### Problem
Where the word "Crvene" appears in a line below, copy the whole line.

▶

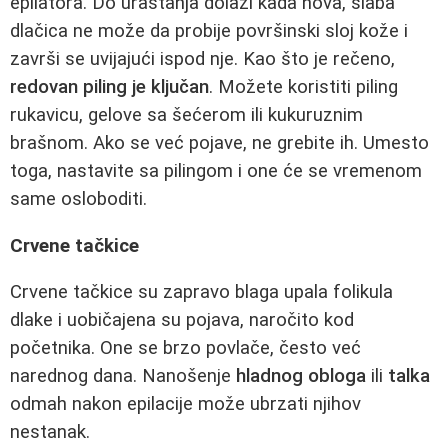
epilatora. Do urastanja dolazi kada nova, slaba
dlačica ne može da probije površinski sloj kože i
završi se uvijajući ispod nje. Kao što je rečeno,
redovan piling je ključan
. Možete koristiti piling
rukavicu, gelove sa šećerom ili kukuruznim
brašnom. Ako se već pojave, ne grebite ih. Umesto
toga, nastavite sa pilingom i one će se vremenom
same osloboditi.
Crvene tačkice
Crvene tačkice su zapravo blaga upala folikula
dlake i uobičajena su pojava, naročito kod
početnika. One se brzo povlače, često već
narednog dana. Nanošenje
hladnog obloga
ili
talka
odmah nakon epilacije može ubrzati njihov
nestanak.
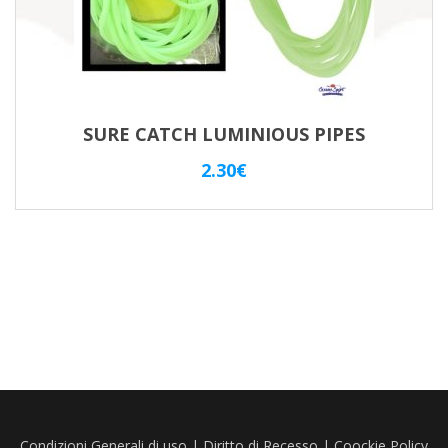
SURE CATCH LUMINIOUS PIPES
2.30
€
Condizioni Generali di uso
|
Diritto di Recesso
|
Coockie Policy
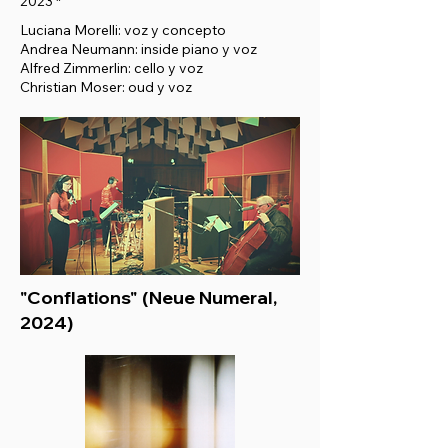
2023 *
Luciana Morelli: voz y concepto
Andrea Neumann: inside piano y voz
Alfred Zimmerlin: cello y voz
Christian Moser: oud y voz
"Conflations" (Neue Numeral,
2024)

◀

### Answer section
Crvene tačkice
Crvene tačkice su zapravo blaga upala folikula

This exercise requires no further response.